[What to work on] Every line below must be reproduced exactly; no pictures are to be included.

[Supplied data]
__________

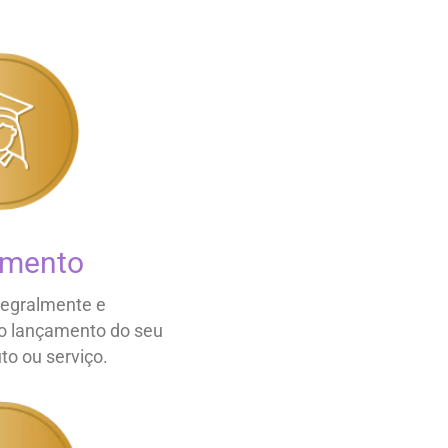
amento
tegralmente e
do lançamento do seu
to ou serviço.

__________

[Response box]
amento
tegralmente e
do lançamento do seu
to ou serviço.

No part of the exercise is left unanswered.